Nelson B Bolyard wrote:
> Ian G wrote, On 2008-10-20 19:24:
> 
>> There are possibilities.  One is the server-side self-signed certs,
>> which would generally prefer KCM to be useful, so add Petnames.
>> This is ok for small sites, small communities, but valuable there as
>> compromised boxes are a pain.
> 
> The Debian OpenSSL fiasco caused the creation of 3*65536 bad keys of
> each and every conceivable size (e.g., 1024 bit, 1025 bit, 1026 bit ...).
> A file was created that contained all those keys for two popular sizes,
> 1024 bit and 2048 bit, and when compressed, that file is about the size
> of the entire browser download.
> 
> It is widely agreed that, since KCM has no central revocation facility,


KCM is not central, period.  Talking about revocation is a strawman.

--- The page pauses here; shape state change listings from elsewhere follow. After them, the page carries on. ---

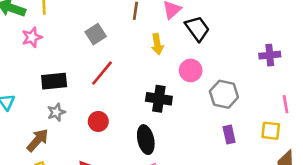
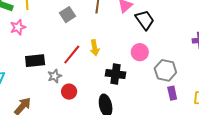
gray square: (96, 34) -> (68, 15), moved
yellow arrow: (157, 44) -> (95, 48), moved
gray star: (56, 112) -> (55, 76), moved
purple rectangle: (229, 135) -> (172, 93), moved

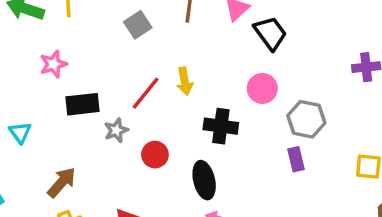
pink star: (18, 27) -> (53, 64), moved
red circle: (69, 92) -> (155, 155), moved
purple rectangle: (172, 93) -> (296, 159), moved

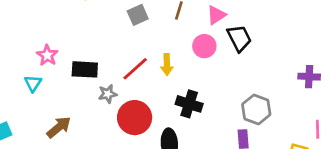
pink star: (53, 64) -> (47, 55), moved, turned -30
pink circle: (262, 88) -> (204, 46), moved
red circle: (155, 155) -> (135, 118), size x1.6

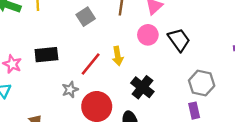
black trapezoid: (239, 38) -> (179, 40), moved
black rectangle: (85, 69) -> (46, 55), moved
black cross: (189, 104) -> (142, 87), turned 30

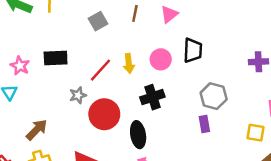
pink circle: (148, 35) -> (161, 59), moved
black trapezoid: (179, 40) -> (193, 50), turned 35
black cross: (142, 87) -> (152, 97), turned 30

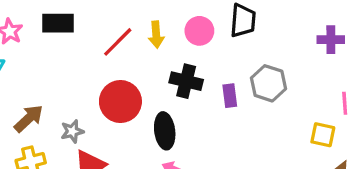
gray star: (78, 95) -> (72, 131), moved
black cross: (152, 97) -> (186, 81), turned 30
purple rectangle: (204, 124) -> (230, 96), moved

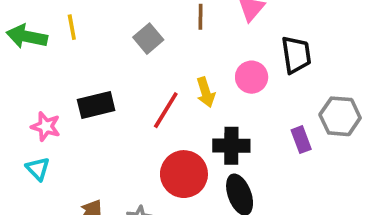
black cross: (186, 81) -> (231, 146), moved

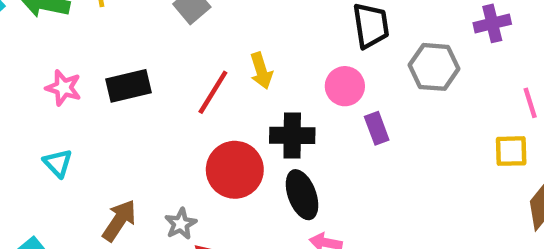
pink circle: (252, 77) -> (345, 86), moved
gray hexagon: (340, 116) -> (434, 67), moved
pink star: (46, 126) -> (63, 88), moved

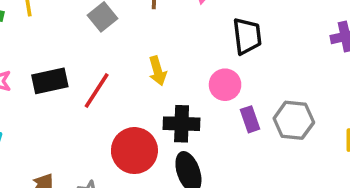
gray hexagon: (434, 67) -> (294, 120), moved
red line: (213, 92) -> (97, 90), moved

> the only way to effectively handle revocation is for individual KCM
> clients and servers, which is to say, users, to download those enormous
> files of bad keys, and check their sets of trusted keys against those
> files.  Tools for doing that are available to SSH users now.  Users who
> don't do that, who don't download and use those enormous compromised key
> lists (CKLs) and their checking programs, will be forever vulnerable to
> those compromised keys.


What's your point?  Sounds to me like most of the last 1000 security
bugs.  Patch it, or remain vulnerable?

It seems like you are searching for any reason to stick that stake
in the heart of KCM.  Problem is, it has to be an honest stake;  the
concept doesn't care if you don't like it.

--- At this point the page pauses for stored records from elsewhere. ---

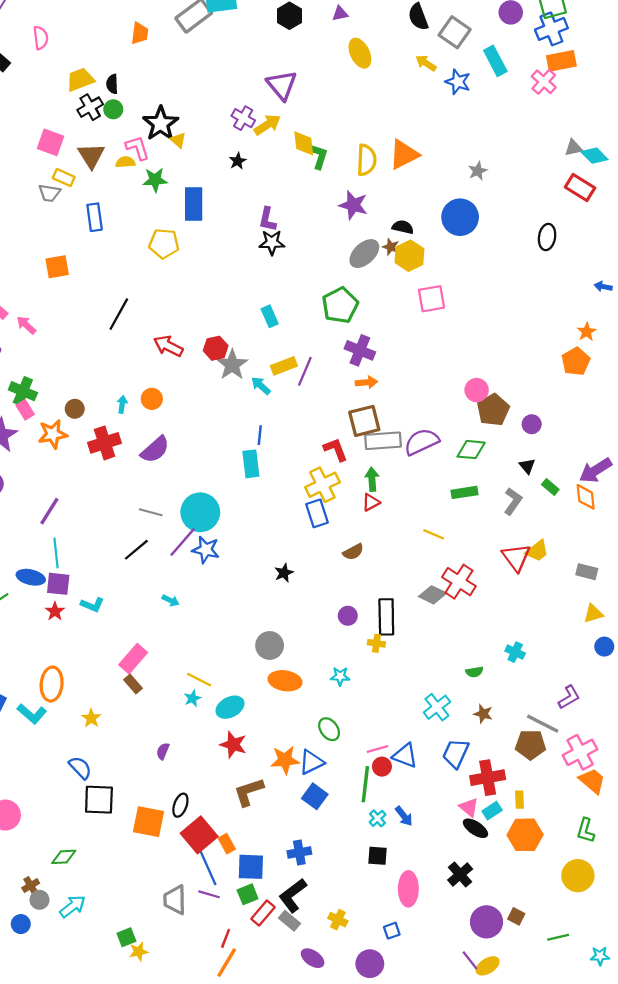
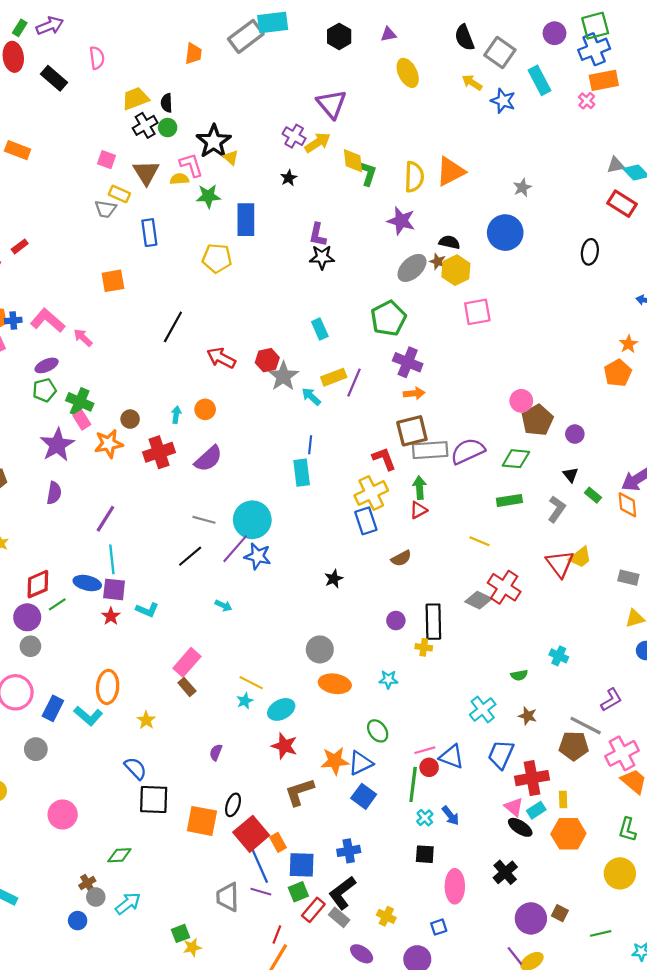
pink cross: (544, 82) -> (587, 101), size x0.7
pink square: (51, 142) -> (107, 160), size x0.7

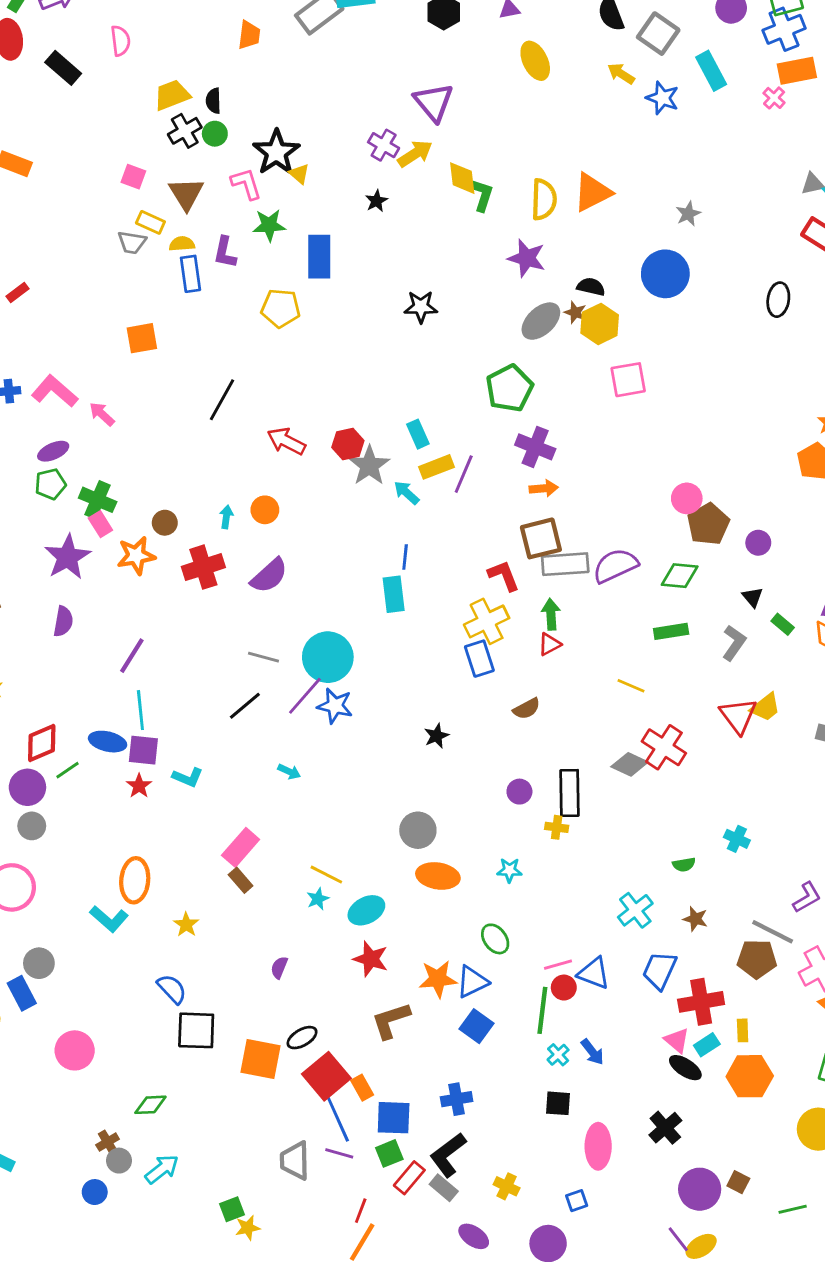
yellow semicircle: (179, 179) -> (182, 244), moved
purple L-shape: (318, 235) -> (225, 252), moved
cyan rectangle: (320, 329) -> (418, 434), moved
blue rectangle: (53, 708) -> (22, 993), moved, turned -55
black ellipse: (233, 805) -> (302, 1038), turned 40

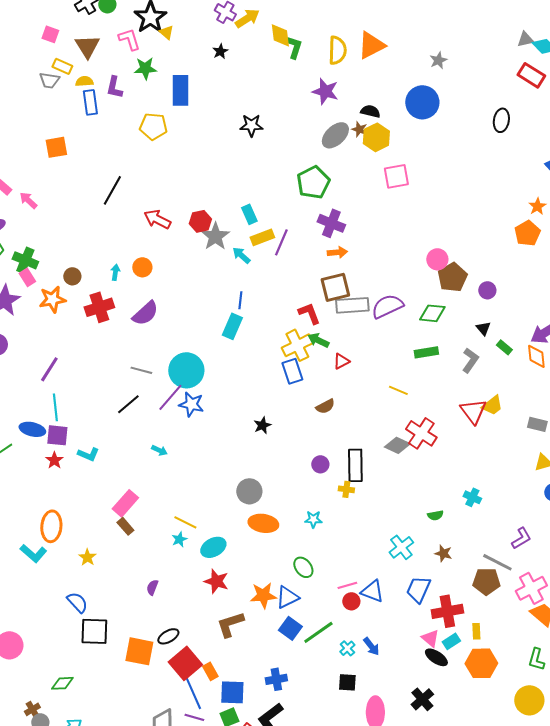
cyan rectangle: (394, 594) -> (232, 326), turned 30
green arrow: (551, 614) -> (318, 340), moved, turned -60
green line: (542, 1010) -> (318, 632), moved, turned 48

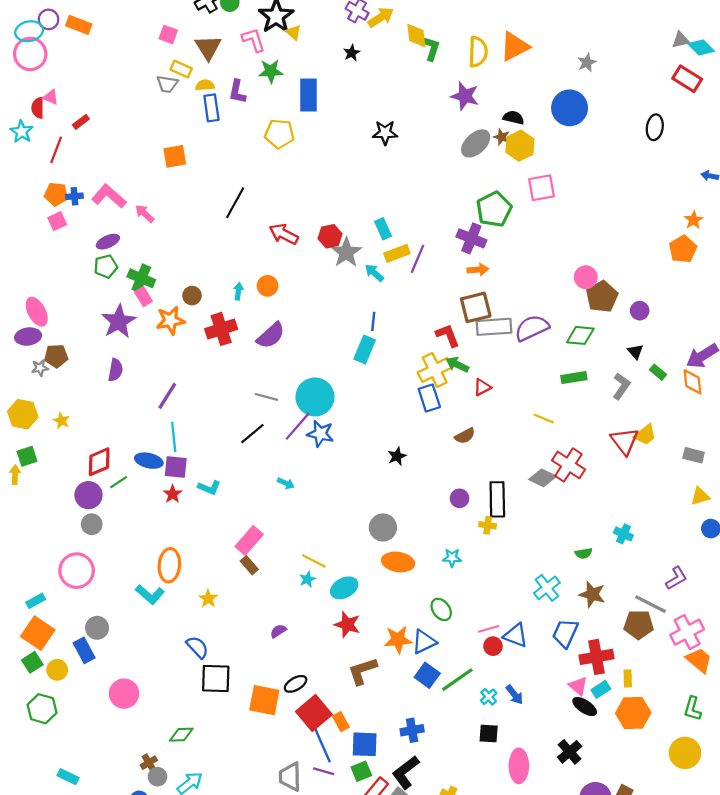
green pentagon: (313, 182) -> (494, 209), moved
brown star: (443, 553) -> (592, 594), size x1.4
purple semicircle: (152, 587) -> (278, 631), turned 35

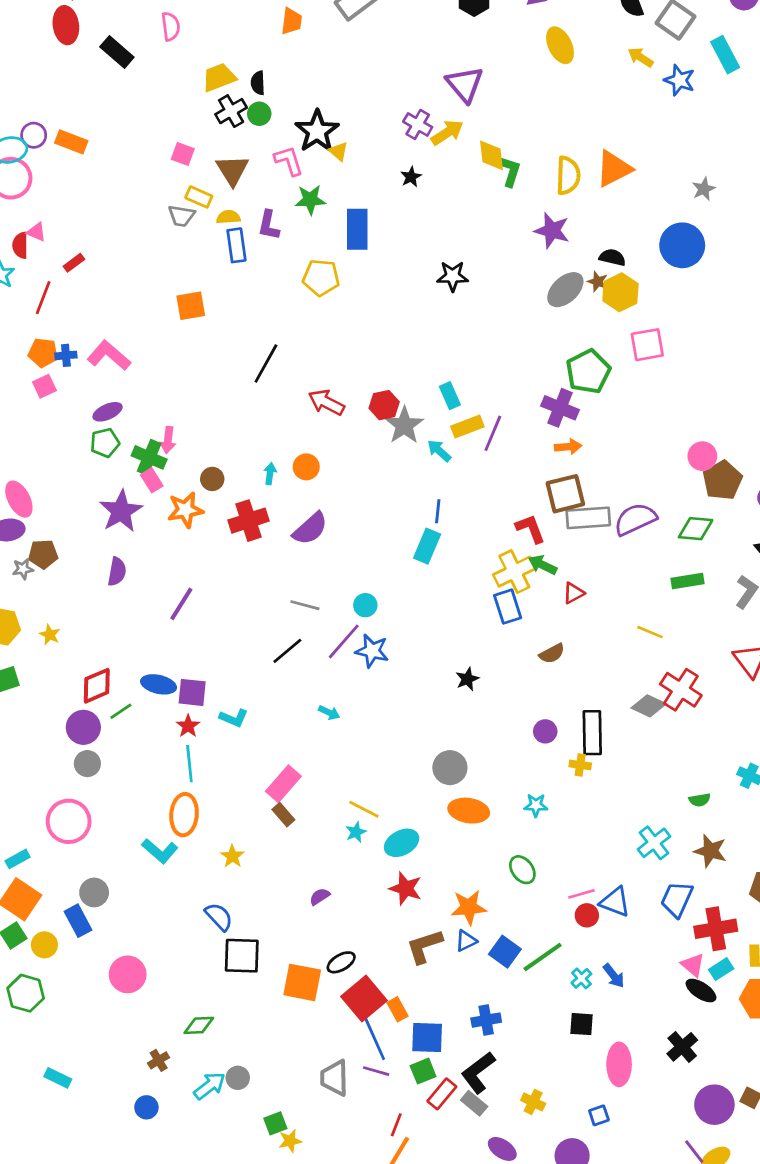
pink arrow: (145, 214) -> (168, 440), moved, turned -126
cyan circle: (315, 397) -> (365, 605), size x0.5
cyan line: (174, 437) -> (189, 764), moved
blue triangle: (424, 642) -> (466, 941), moved, size x0.7
gray circle: (157, 777) -> (238, 1078), moved

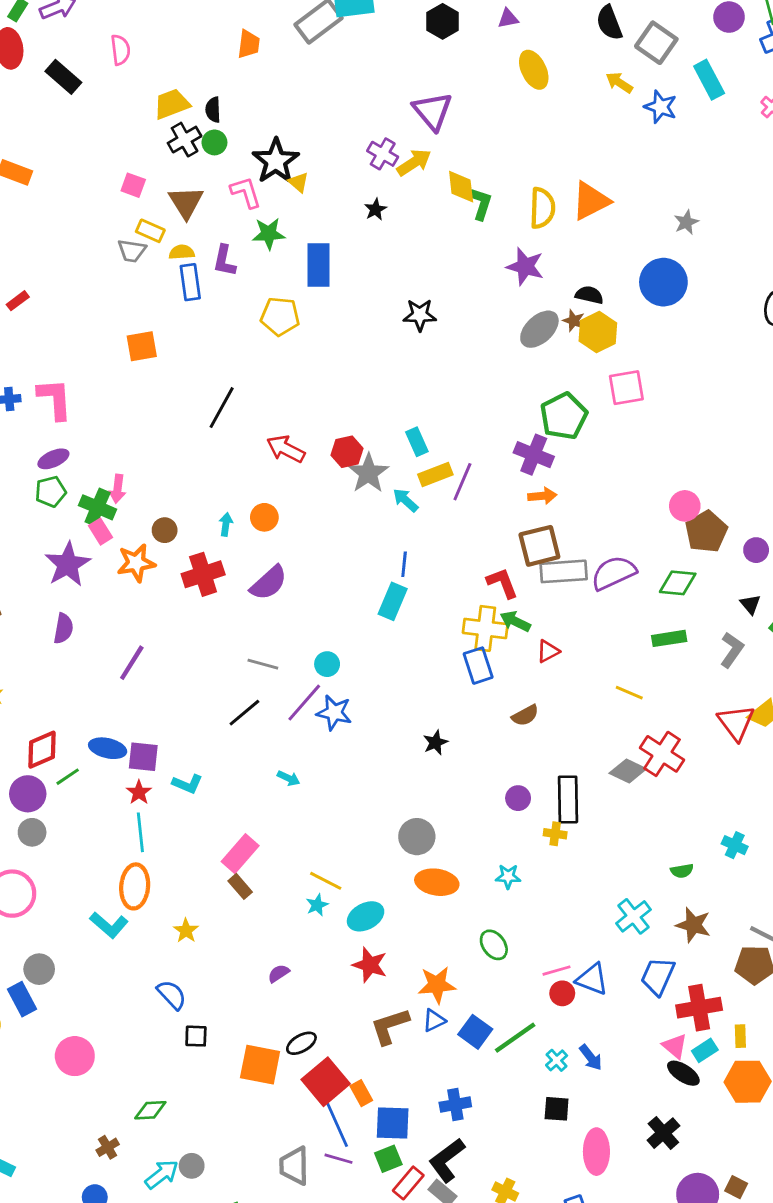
pink L-shape: (109, 355) -> (55, 399), turned 45
yellow cross: (514, 572) -> (485, 628), turned 33
black square: (242, 956) -> (196, 1036), size x0.6

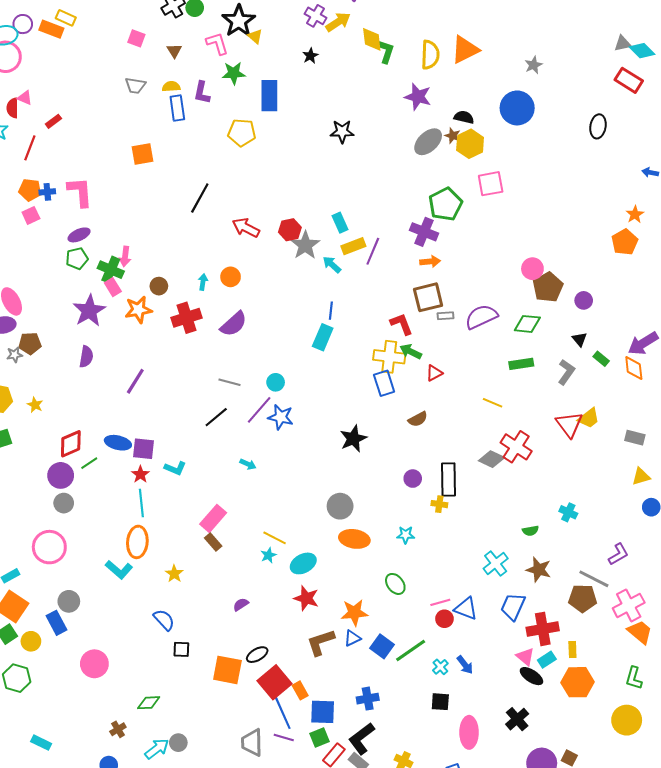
brown triangle: (186, 202) -> (174, 51), size x0.6
yellow rectangle: (150, 231) -> (66, 18), moved
gray rectangle: (564, 571) -> (445, 316), size x0.5
black star: (435, 743) -> (353, 439), size x1.5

> Further, new KCM keys should be tested against those files before being
> added to the user's trusted list.  This has given rise to the proposal
> to add code to do that to the browser.  But the prospect of adding such
> enormous CKLs to browser downloads seems to be unacceptable to nearly
> everyone in Mozilla land.


What has this got to do with KCM?  Is KCM being used to create keys
now?  Or are you saying that the KCM module has to now test all the
PKI keys too?


> I think that says that KCM really must be
> relegated to the uses that really don't care about MITM, not even in the
> least tiny little bit.


Nelson, you sound really bitter about this.  SSH has protected
people for a decade or more.  If you can't see why that is, well,
perhaps you can at least see that people are not abandoning it, and
it will be protecting for another decade.


> Personally, I have no such uses.  I have no need for encryption that is
> vulnerable to MITM, but evidently lots of people think they do.


If your choice is to pay that cost, yourself, that's fine.  Just be
careful that you are not one of the ones who dictate to others how
much they will pay for your choices.